Calculating area defined by curves $L_1: y=-x \text{, } L_2:y^2+x^2=4 \text{ and } L_3:x=0$ using multible integrals and Polar coordinates

Question

I need to find an area that is formed by three curves: $L_1: y=-x \text{, } L_2:y^2+x^2=4 \text{ and } L_3:x=0$. I understand that these curves make two different areas, so I am trying to compute both of them.

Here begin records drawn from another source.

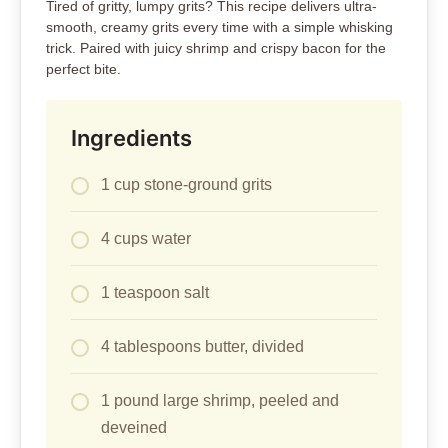
Tired of gritty, lumpy grits? This recipe delivers ultra-
smooth, creamy grits every time with a simple whisking
trick. Paired with juicy shrimp and crispy bacon for the
perfect bite.
Ingredients
1 cup stone-ground grits
4 cups water
1 teaspoon salt
4 tablespoons butter, divided
1 pound large shrimp, peeled and
deveined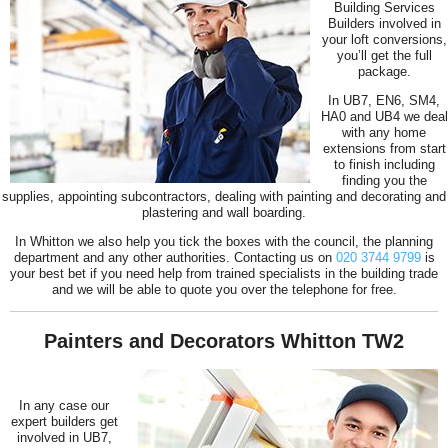
Building Services
Builders involved in
your loft conversions,
you’ll get the full
package.
In UB7, EN6, SM4,
HA0 and UB4 we deal
with any home
extensions from start
to finish including
finding you the
supplies, appointing subcontractors, dealing with painting and decorating and
plastering and wall boarding.
In Whitton we also help you tick the boxes with the council, the planning
department and any other authorities. Contacting us on
020 3744 9799
is
your best bet if you need help from trained specialists in the building trade
and we will be able to quote you over the telephone for free.
Painters and Decorators Whitton TW2
In any case our
expert builders get
involved in UB7,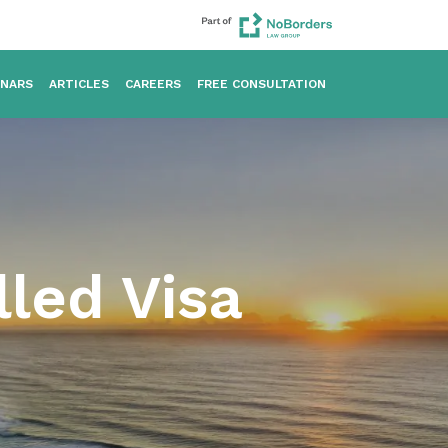
INARS
ARTICLES
CAREERS
FREE CONSULTATION
lled Visa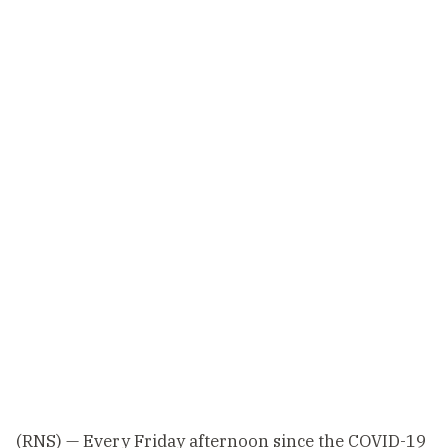
(RNS) — Every Friday afternoon since the COVID-19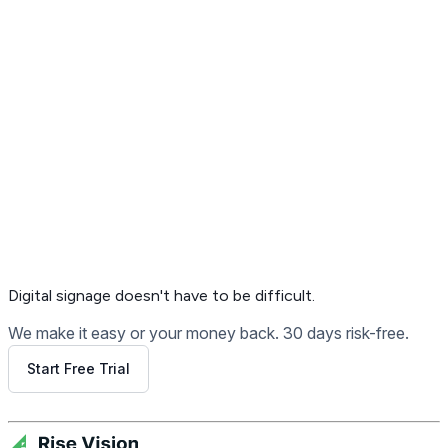
Get Free Demo
Digital signage
doesn't have to be difficult.
We make it easy or your money back. 30 days risk-free.
Start Free Trial
Get Free Demo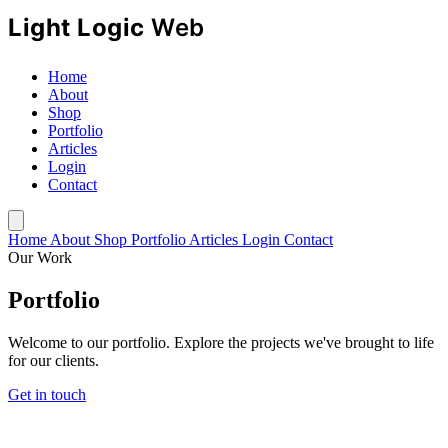
Home
About
Shop
Portfolio
Articles
Login
Contact
Home
About
Shop
Portfolio
Articles
Login
Contact
Our Work
Portfolio
Welcome to our portfolio. Explore the projects we've brought to life
for our clients.
Get in touch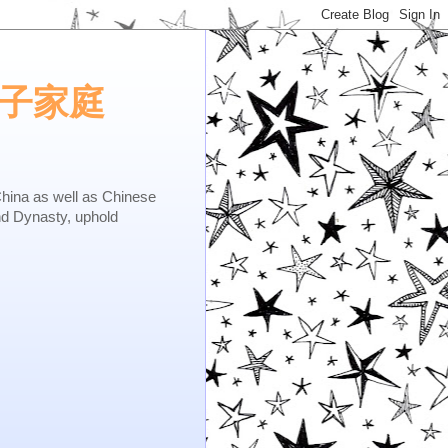
e.矢子家庭
as well as Chinese
nd Dynasty, uphold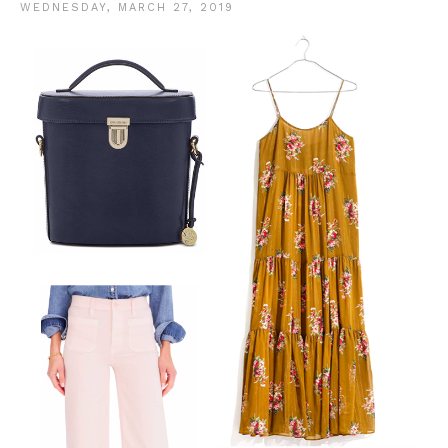
WEDNESDAY, MARCH 27, 2019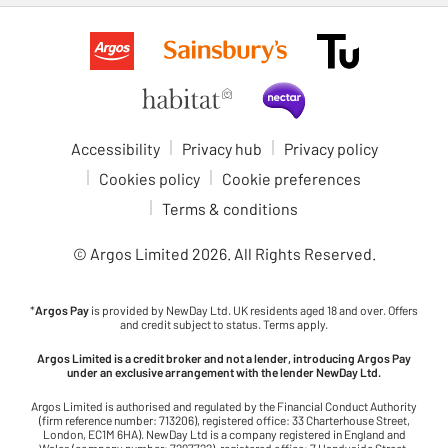
Accessibility
Privacy hub
Privacy policy
Cookies policy
Cookie preferences
Terms & conditions
© Argos Limited
2026
. All Rights Reserved.
*
Argos Pay
is provided by NewDay Ltd. UK residents aged 18 and over. Offers
and credit subject to status. Terms apply.
Argos Limited is a credit broker and not a lender, introducing Argos Pay
under an exclusive arrangement with the lender NewDay Ltd.
Argos Limited is authorised and regulated by the Financial Conduct Authority
(firm reference number: 713206), registered office: 33 Charterhouse Street,
London, EC1M 6HA). NewDay Ltd is a company registered in England and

So, as I understand the integrals that need to be computed is $$\int^{\frac{3\pi}{4}}_{\frac{-\pi}{4}}\int^2_0r^3sin\theta cos\theta drd\theta=4\int^{\frac{3\pi}{4}}_{\frac{-\pi}{4}} sin\theta cos\theta d\theta =2(sin^2(\theta)\left.\right|^{\frac{3\pi}{4}}_{-\frac{\pi}{4}}) =2(\frac{\sqrt{2}}{{2}}+\frac{\sqrt{2}}{{2}})=2\sqrt{2}$$

Is it correct or have I made a mistake?

The second area:

$$\int^{\frac{\pi}{2}}_{\frac{3\pi}{4}}\int^2_0 r^3sin\theta cos\theta = 2(sin^2(\theta)\left.\right|^{\frac{\pi}{2}}_{\frac{3\pi}{4}})=2(1-\frac{\sqrt{2}}{2})=2-\sqrt{2}$$

Answer 1

There are four finite regions.

The region with (polar) angles between $-\pi/4$ and $\pi/2$ has area $$ \int_0^2 \int_{-\pi/4}^{\pi/2} r \,\mathrm{d}\theta \,\mathrm{d}r = \int_0^2 \frac{3\pi}{4} r \,\mathrm{d}r = \left. \frac{3\pi}{4} \frac{r^2}{2} \right|^2_0 = \frac{3\pi}{2} \text{.} $$

The areas of the other three regions are entirely analogous.

Answer 2

I'm assuming the region is defined as:

Why work so hard with integrals? The area is the sum of a quarter of a circular disk of radius $2$ and a right triangle with sides equal $2$:

$$A = \frac{1}{4} \pi 2^2 + \frac{1}{2} 2 \cdot 2$$

The first portion is trivial in polar coordinates:

$$A_1 =\int\limits_{\theta = 0}^{\pi/4} 2 \theta d\theta$$

The second is only slightly more tricky:

$$\int\limits_{\theta = 0}^{-\pi/4} \frac{2 \theta}{\cos \theta}\ d\theta$$